Mendez had tried to skirt the old trails to avoid the Border Patrol till it was fairly late at night, keeping to high country for much of his walk. Once at Bluebird Pass, he would be able to vector in on the lights of Ajo and hop on Maradona’s tried-and-true walking path for the next two nights. He was firmly within the tradition, now: skirt Ajo on the west side, beat it up to the highway, and wait for the pickup at the mile marker.

Later, they would remember actually walking through Ajo. Some of them whispered that they passed through a city at night, walked among lights and abandoned buildings on the plain. Empty gas stations standing as if haunted under bright spotlights. “We walked among stores, dark houses.”

But this was impossible. This could only be their fevers talking—they never descended onto the town: they crept from crag to peak. And if they were in town, why would they not stop for water or shelter? What midnight mirage did they see? This phantasmagoric town of cold ghostly light and empty streets—where was it? One survivor said it was Phoenix. One of them thought it had no name.


11:30 P.M.

Mendez later claimed that it was all the Border Patrol’s fault. The Border Patrol said it was Mendez making up stories. The survivors still have no idea what happened. All they know is that suddenly they were scattered by light.

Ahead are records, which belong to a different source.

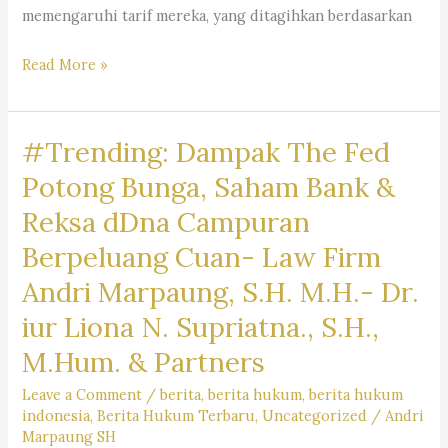
memengaruhi tarif mereka, yang ditagihkan berdasarkan
Mengapa
Read More »
Jasa
Pengacara
#Trending: Dampak The Fed
Mahal
?
Potong Bunga, Saham Bank &
Kantor
Reksa dDna Campuran
Hukum
Berpeluang Cuan- Law Firm
Dr.
Iur
Andri Marpaung, S.H. M.H.- Dr.
Liona
iur Liona N. Supriatna., S.H.,
N.
M.Hum. & Partners
Supriatna.,
S.H.,
Leave a Comment
/
berita
,
berita hukum
,
berita hukum
M.Hum.
indonesia
,
Berita Hukum Terbaru
,
Uncategorized
/
Andri
Marpaung SH
–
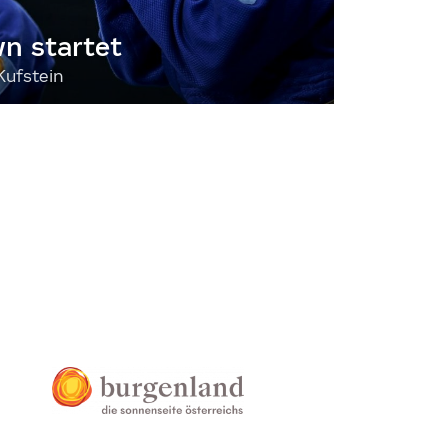
 startet
Kufstein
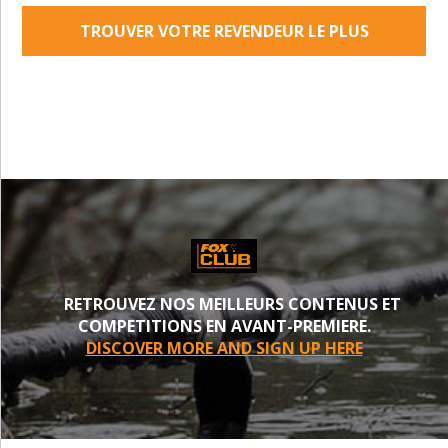
TROUVER VOTRE REVENDEUR LE PLUS
PROCHE
RETROUVEZ NOS MEILLEURS CONTENUS ET
COMPETITIONS EN AVANT-PREMIERE.
DISCOVER MORE AND SIGN UP HERE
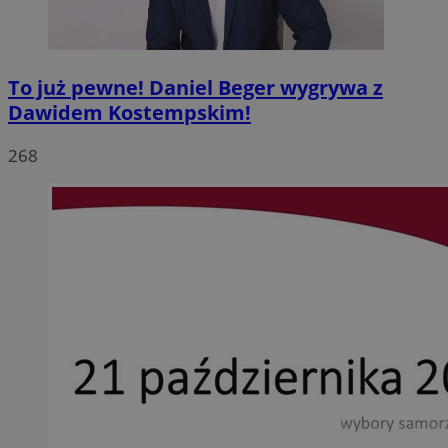
To już pewne! Daniel Beger wygrywa z
Dawidem Kostempskim!
268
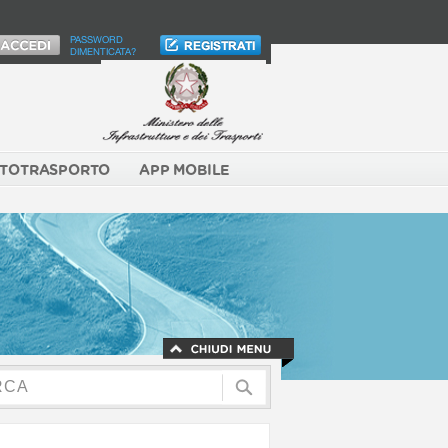
PASSWORD
DIMENTICATA?
TOTRASPORTO
APP MOBILE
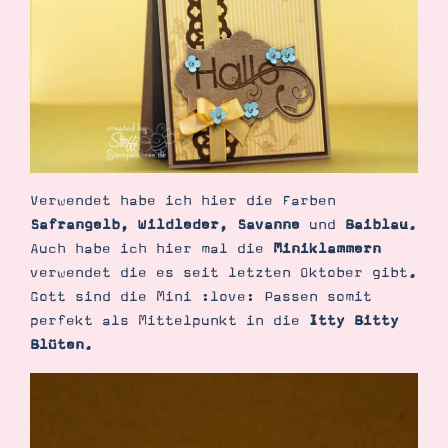
Demonstrator werden
Blog
Gutscheine
Produkte erklärt
Über mich
Über Stampin’ Up!
Verwendet habe ich hier die Farben
Safrangelb
,
Wildleder
,
Savanne
und
Baiblau
.
Auch habe ich hier mal die
Miniklammern
Tipps & Tricks
verwendet die es seit letzten Oktober gibt.
Ordnungstipps
Gott sind die Mini :love: Passen somit
perfekt als Mittelpunkt in die
Itty Bitty
Blüten
.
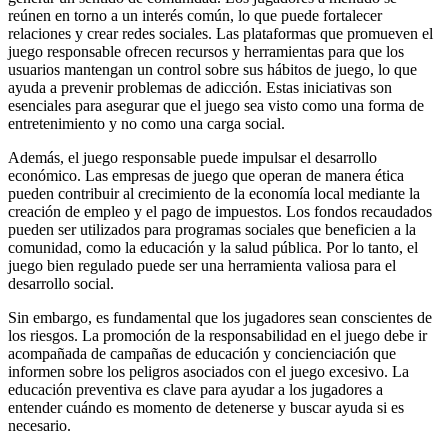
reúnen en torno a un interés común, lo que puede fortalecer
relaciones y crear redes sociales. Las plataformas que promueven el
juego responsable ofrecen recursos y herramientas para que los
usuarios mantengan un control sobre sus hábitos de juego, lo que
ayuda a prevenir problemas de adicción. Estas iniciativas son
esenciales para asegurar que el juego sea visto como una forma de
entretenimiento y no como una carga social.
Además, el juego responsable puede impulsar el desarrollo
económico. Las empresas de juego que operan de manera ética
pueden contribuir al crecimiento de la economía local mediante la
creación de empleo y el pago de impuestos. Los fondos recaudados
pueden ser utilizados para programas sociales que beneficien a la
comunidad, como la educación y la salud pública. Por lo tanto, el
juego bien regulado puede ser una herramienta valiosa para el
desarrollo social.
Sin embargo, es fundamental que los jugadores sean conscientes de
los riesgos. La promoción de la responsabilidad en el juego debe ir
acompañada de campañas de educación y concienciación que
informen sobre los peligros asociados con el juego excesivo. La
educación preventiva es clave para ayudar a los jugadores a
entender cuándo es momento de detenerse y buscar ayuda si es
necesario.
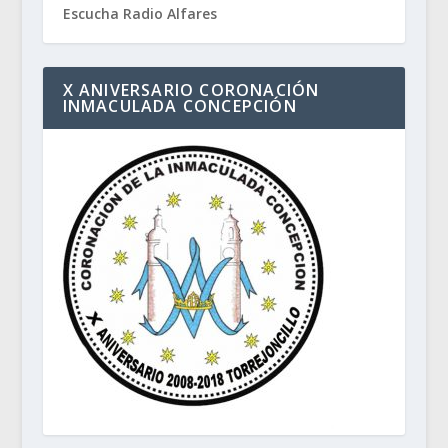
Escucha Radio Alfares
X ANIVERSARIO CORONACIÓN
INMACULADA CONCEPCIÓN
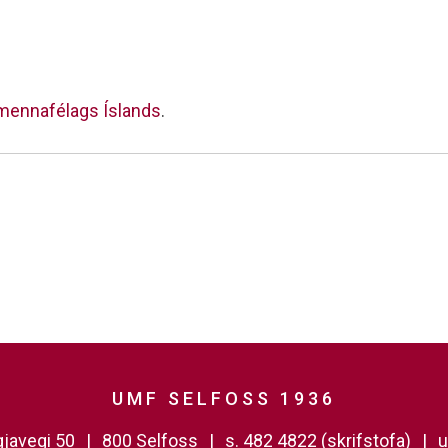
ennafélags Íslands
.
UMF SELFOSS 1936
javegi 50
800 Selfoss
s. 482 4822 (skrifstofa)
u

Mendez later claimed that the Border Patrol was lurking in the hills, waiting for them to come up to Bluebird Pass. It was an ambush, the spotlights like laser beam attacks in a space movie. The walkers stood like deer for a moment, their eyes bright red, their mouths open. They cursed. They shouted.

“La Migra!” Mendez yelled.

Perhaps it was only a Jeep of some sort, making its way up the pass, missing them entirely, but illuminating the hills with its headlights. Some agent out cutting for sign, rolling up the slope to see what was doing at Bluebird. Maybe looking to eat his midnight lunch out of the way.

Lights, nonetheless.

The men scrambled into the dark, running, they thought, for their lives. The lights, Mendez insisted, followed them, chased them into the wilds. And once they were running, whoever it was who lit them up killed the lights and drove away.

Of all the games played along the Devil’s Highway, the midnight light game of May 19 is the most mysterious. The Border Patrol’s report states: “Sat, May 19, 11:30 P.M. Group arrived at this point and observed lights that they believed to be a Border Patrol Agent at Bluebird Pass.” That’s it.

But why would Mendez panic if he only thought he saw a Border Patrol agent? He had certainly ducked and hidden from scores of headlights in his career. There was no Border Patrol agent in the world who could make Mendez try to commit suicide—and running headlong into the desert was certainly a suicidal gesture. Mendez never explained further.

Was there a Migra truck climbing into the pass for a quick look? Or were other forces on the land? Were wetback-hunters out, spotlighting illegals for fun? Scattering them before the Border Patrol could get to them? So-called civilian border patrols occasionally launched themselves into these hills, but would they let the walkers go without an entertaining chase, or a satisfying few rounds popped off from a hunting rifle?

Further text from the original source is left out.